Christian Baumann, Head of Value Added Services, SIX Payment Services

In today’s increasingly connected world, it is quite common for consumers to happily hand over their personal details when making a purchase. Sharing their email address or phone number to receive an electronic copy of a receipt; their home address for a hard copy of a new catalogue and even sharing information with friends– in order to earn loyalty points.

However, while this first stage of sharing details is relatively simple, what retailers choose to do with this information is what makes the difference between a flurry or ‘opt out’ responses, quick deletes and low open rates or an impressive uptake in sales. Crucially, retailers need to understand the difference between information and interaction.

Worryingly, the number of companies who see their data collection as an opportunity to send weekly or even daily messages to their clientele telling them, in essence, “We’re great!” has led to many retailers’ content being automatically directed to a junk folder or to high ‘opt out’ rates.

Spam is a killer for consumer trust. Simply put, customers aren’t interested in the generic information; it needs to be relevant to them as an individual. The customer needs to be able to relate to why they have received this form of communication, there needs to be a ‘call to action’ or something of special interest to them.

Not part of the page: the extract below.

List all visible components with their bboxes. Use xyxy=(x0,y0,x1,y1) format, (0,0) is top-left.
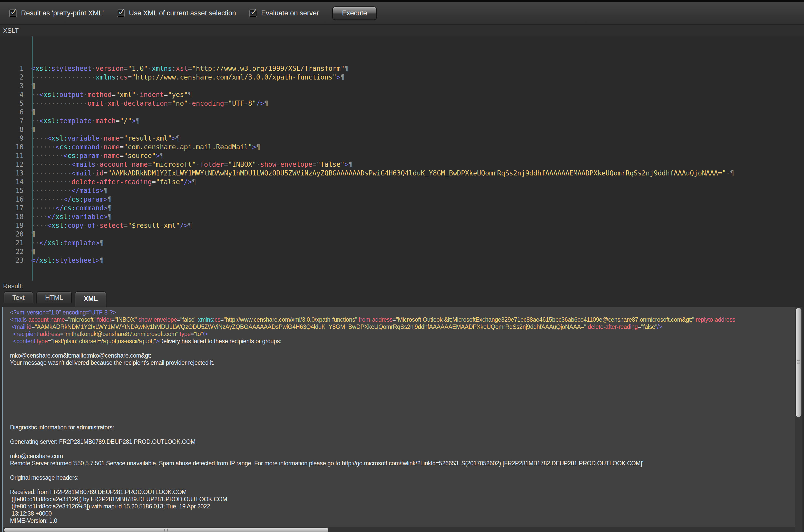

This is where smaller retailers are often missing out. Large merchants, by their very nature, are able to collect swathes of data from their client base about where they shop, what they buy and how often they purchase. They can then use this data to tailor messaging – offering discounts on certain garments which the customer has bought before or alerts when their favourite author publishes a new book, for example. However, for the local independent store, such data is not provided by their own systems. As soon as a customer leaves their store, or their website, they vanish.

It is here where payment processing provider partners can help. Thanks to location-based information, delivered by terminals, a provider can track a customer’s journey – which stores their visit in a certain area and at what time of the day and in what order – gathering information on the frequently visited stores and an individual’s particular spending habits. Armed with this information, smaller retailers can take advantage of location-based marketing. Messaging customers with special deals when they are in the vicinity, for example, or perhaps sending offers in conjunction with other retailers in the area.

In addition, payment terminals or ‘touch-points’ as we refer to them, can now show images and short videos. These can be used to deliver promotional material, which again, can be tailored to the individual customer using the data received from their card. To make the most of this, there is scope for retailers in certain areas to unite to share information about the customers in the vicinity and their shopping patterns.

While the larger retailers are able to monitor how a certain marketing campaign has succeeded in a specific category or region, smaller retailers do not always have access to this level of information. They can only measure the success of a campaign in their store, not on a wider scale. Again, through sharing data information, payment processers are able to provide deeper insight into how retailers perform alongside their peers – giving them an actual benchmark.

There is huge value to be found in marketing, but in order to make the most of this, smaller retailers need to combine and share data. This will lead to increased sales, improved customer loyalty and, perhaps more importantly for us all, bringing an end to the dreaded spam.